Na chegada à Fajã da Doca, a rocha nua e a vegetação rasteira quase inexistente, faz parecer o nome Desertas apropriado. Mas apesar da aparente inospitalidade destas ilhas, não é necessário caminhar muito para encontrar fauna e flora únicas no mundo. Autênticos tesouros de vida selvagem que lutam diariamente com as adversidades desérticas, tão características da área. Ao nível da avifauna, foi possível observar, por exemplo, corre-caminhos (Anthus berthelotii), endémico dos arquipélagos das Canárias e Madeira, e canário-da-terra (Serinus canaria), espécie endémica dos arquipélagos dos Açores, Canárias e Madeira.
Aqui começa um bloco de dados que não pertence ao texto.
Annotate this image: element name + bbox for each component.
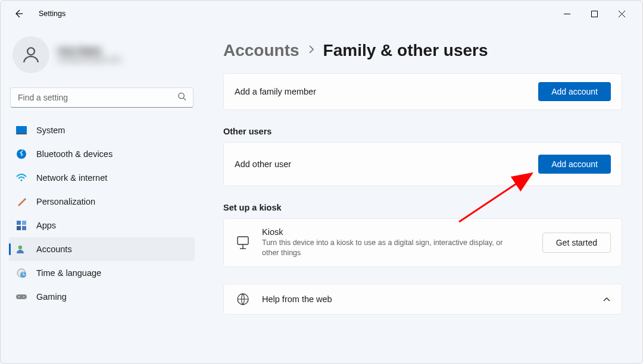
profile-name: User Name <box>58 46 121 55</box>
search-icon <box>177 92 186 103</box>
kiosk-card: Kiosk Turn this device into a kiosk to u… <box>223 218 622 267</box>
paintbrush-icon <box>16 196 27 207</box>
sidebar-item-label: System <box>36 125 65 135</box>
apps-icon <box>16 220 27 231</box>
sidebar-item-label: Bluetooth & devices <box>36 149 113 159</box>
profile-text: User Name user@example.com <box>58 46 121 64</box>
kiosk-icon <box>235 236 251 250</box>
kiosk-text: Kiosk Turn this device into a kiosk to u… <box>262 227 512 258</box>
sidebar-item-apps[interactable]: Apps <box>9 214 195 237</box>
help-title: Help from the web <box>262 294 332 304</box>
sidebar-item-system[interactable]: System <box>9 118 195 142</box>
help-card[interactable]: Help from the web <box>223 284 622 315</box>
other-user-title: Add other user <box>235 159 291 169</box>
titlebar: Settings <box>1 1 642 27</box>
sidebar: User Name user@example.com System Blueto… <box>1 27 203 363</box>
maximize-button[interactable] <box>580 4 608 23</box>
svg-rect-3 <box>16 126 27 133</box>
sidebar-item-label: Apps <box>36 221 56 230</box>
svg-rect-10 <box>22 226 26 230</box>
svg-rect-7 <box>17 221 21 225</box>
app-title: Settings <box>39 10 65 18</box>
other-user-card: Add other user Add account <box>223 142 622 186</box>
sidebar-item-label: Gaming <box>36 292 67 302</box>
kiosk-title: Kiosk <box>262 227 512 237</box>
system-icon <box>16 125 27 136</box>
globe-icon <box>235 293 251 306</box>
search-input[interactable] <box>10 87 193 108</box>
sidebar-item-label: Accounts <box>36 244 72 254</box>
sidebar-item-gaming[interactable]: Gaming <box>9 285 195 309</box>
back-button[interactable] <box>13 8 24 20</box>
sidebar-nav: System Bluetooth & devices Network & int… <box>9 118 195 309</box>
svg-rect-17 <box>238 237 248 244</box>
gaming-icon <box>16 291 27 302</box>
svg-rect-9 <box>17 226 21 230</box>
breadcrumb-parent[interactable]: Accounts <box>223 41 299 60</box>
sidebar-item-bluetooth[interactable]: Bluetooth & devices <box>9 142 195 166</box>
content-area: User Name user@example.com System Blueto… <box>1 27 642 363</box>
sidebar-item-personalization[interactable]: Personalization <box>9 190 195 214</box>
profile-email: user@example.com <box>58 55 121 64</box>
main-panel[interactable]: Accounts Family & other users Add a fami… <box>203 27 642 363</box>
svg-rect-0 <box>591 11 597 17</box>
family-member-title: Add a family member <box>235 87 316 96</box>
svg-point-16 <box>23 296 24 297</box>
sidebar-item-label: Personalization <box>36 197 95 206</box>
arrow-left-icon <box>14 9 23 18</box>
bluetooth-icon <box>16 149 27 159</box>
accounts-icon <box>16 244 27 255</box>
wifi-icon <box>16 172 27 183</box>
svg-rect-14 <box>16 294 27 299</box>
page-title: Family & other users <box>323 41 488 60</box>
add-other-account-button[interactable]: Add account <box>538 155 611 174</box>
svg-rect-4 <box>16 133 27 134</box>
minimize-button[interactable] <box>553 4 580 23</box>
svg-point-11 <box>18 246 22 249</box>
sidebar-item-time-language[interactable]: Time & language <box>9 261 195 285</box>
sidebar-item-label: Network & internet <box>36 173 107 183</box>
breadcrumb: Accounts Family & other users <box>223 41 622 60</box>
other-users-header: Other users <box>223 127 622 136</box>
minimize-icon <box>564 11 570 17</box>
add-family-account-button[interactable]: Add account <box>538 82 611 101</box>
settings-window: Settings User Name user@example.com <box>0 0 643 364</box>
window-controls <box>553 4 635 23</box>
person-icon <box>21 45 41 65</box>
svg-point-15 <box>18 296 20 297</box>
kiosk-header: Set up a kiosk <box>223 203 622 212</box>
sidebar-item-network[interactable]: Network & internet <box>9 166 195 190</box>
close-button[interactable] <box>608 4 635 23</box>
svg-point-2 <box>179 93 184 98</box>
search-wrap <box>10 87 193 108</box>
sidebar-item-label: Time & language <box>36 268 101 278</box>
clock-globe-icon <box>16 268 27 278</box>
svg-rect-8 <box>22 221 26 225</box>
close-icon <box>619 11 625 17</box>
sidebar-item-accounts[interactable]: Accounts <box>9 237 195 261</box>
profile-block[interactable]: User Name user@example.com <box>9 33 195 80</box>
family-member-card: Add a family member Add account <box>223 73 622 110</box>
kiosk-desc: Turn this device into a kiosk to use as … <box>262 238 512 258</box>
svg-point-1 <box>27 48 35 55</box>
avatar <box>13 36 49 73</box>
chevron-up-icon <box>603 294 611 305</box>
maximize-icon <box>591 11 598 17</box>
chevron-right-icon <box>308 45 315 57</box>
kiosk-get-started-button[interactable]: Get started <box>542 233 611 253</box>
svg-point-6 <box>21 180 23 181</box>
No que diz respeito à flora, foi possível identificar espécies de  Mesembryanthemum sp., Matthiola maderensis, Echium plantagineum, Suaeda vera e Euphorbia piscatoria.

Catarina Varatojo

A estadia teve como objetivo a prospeção e monitorização de ninhos de cagarra e alma-negra, trabalho este que é realizado durante as diversas fases reprodutoras destas aves. Encontramo-nos na fase de incubação, período em que os casais reprodutores permanecem nos ninhos a incubar os ovos. Esta monitorização é essencial para avaliar a taxa de abandono dos ovos e estimar o número total de casais reprodutores na área, indicadores fundamentais para compreender o sucesso reprodutivo das espécies. Posteriormente, os juvenis abandonarão os seus ninhos e iniciarão as suas primeiras viagens em direção ao mar, durante os meses de setembro, para as almas-negras, e outubro/novembro, para as cagarras juvenis.

 

A equipa dedicou-se a diversos trabalhos, nomeadamente, a monitorização dos ninhos através de plots. Esta metodologia consiste na delimitação de uma área, neste caso circular, tendo sido possível identificar 36 dos 40 pontos previstos. Para além disso, foi possível identificar cerca de 50 novos indivíduos, através do método de anilhagem, onde também são retirados dados biométricos destas aves, contribuindo para uma base de dados essencial para estudar o comportamento, a longevidade e a reprodução destas espécies.

 

Foram também instalados pequenos dispositivos de seguimento (GPS e GLS) em várias cagarras, permitindo-nos acompanhar os seus movimentos no mar e estudar o impacto da poluição luminosa nas suas rotas de voo.

Luísa Rocha

Recolha de dados biométricos de cagarra.

A equipa continuará assim o trabalho de monitorização nas Ilhas Desertas: com mais de 100 ninhos de almas-negras e mais de 50 ninhos de cagarras a serem acompanhados até ao fim desta época reprodutora, onde cerca de 25 ninhos de cagarra têm casal reprodutor já com ovo. No caso das almas-negras, cinco dezenas de casais já estão a alimentar as suas crias, sendo que o primeiro ovo a eclodir foi a 23 de julho.

Catarina Varatojo

Cria de cagarra recentemente eclodida.

Este trabalho só é possível graças ao apoio e sinergia com outras instituições. A equipa gostaria de agradecer, nomeadamente, ao IFCN – Instituto de Florestas e Conservação da Natureza, parceiro do projeto LIFE Natura@night, que sempre possibilitou a estadia nas ilhas Desertas. Ao corpo de Vigilantes da Natureza, pelo companheirismo e apoio durante as estadias. E, finalmente, à empresa VMT Madeira, pela disponibilidade e ajuda nas travessias entre ilhas.